In the records that follow, show each line where the word "górze" is present.

____________

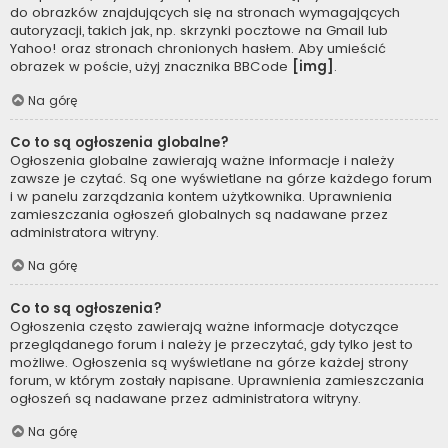
do obrazków znajdujących się na stronach wymagających
autoryzacji, takich jak, np. skrzynki pocztowe na Gmail lub
Yahoo! oraz stronach chronionych hasłem. Aby umieścić
obrazek w poście, użyj znacznika BBCode
[img]
.
Na górę
Co to są ogłoszenia globalne?
Ogłoszenia globalne zawierają ważne informacje i należy
zawsze je czytać. Są one wyświetlane na górze każdego forum
i w panelu zarządzania kontem użytkownika. Uprawnienia
zamieszczania ogłoszeń globalnych są nadawane przez
administratora witryny.
Na górę
Co to są ogłoszenia?
Ogłoszenia często zawierają ważne informacje dotyczące
przeglądanego forum i należy je przeczytać, gdy tylko jest to
możliwe. Ogłoszenia są wyświetlane na górze każdej strony
forum, w którym zostały napisane. Uprawnienia zamieszczania
ogłoszeń są nadawane przez administratora witryny.
Na górę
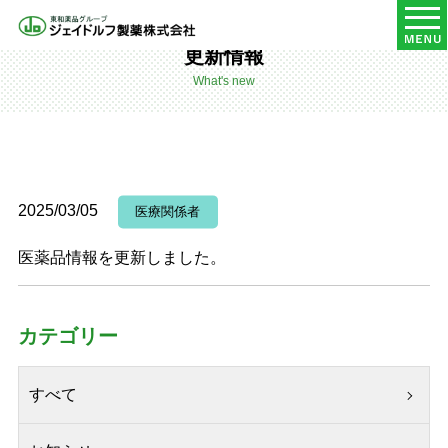
HOME
更新情報
更新情報
What's new
2025/03/05
医療関係者
医薬品情報を更新しました。
カテゴリー
すべて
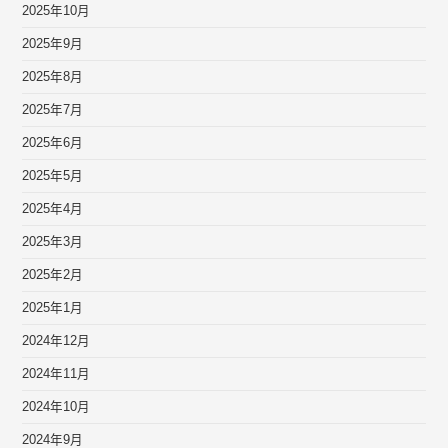
2025年10月
2025年9月
2025年8月
2025年7月
2025年6月
2025年5月
2025年4月
2025年3月
2025年2月
2025年1月
2024年12月
2024年11月
2024年10月
2024年9月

____________

Answer:
zawsze je czytać. Są one wyświetlane na górze każdego forum
możliwe. Ogłoszenia są wyświetlane na górze każdej strony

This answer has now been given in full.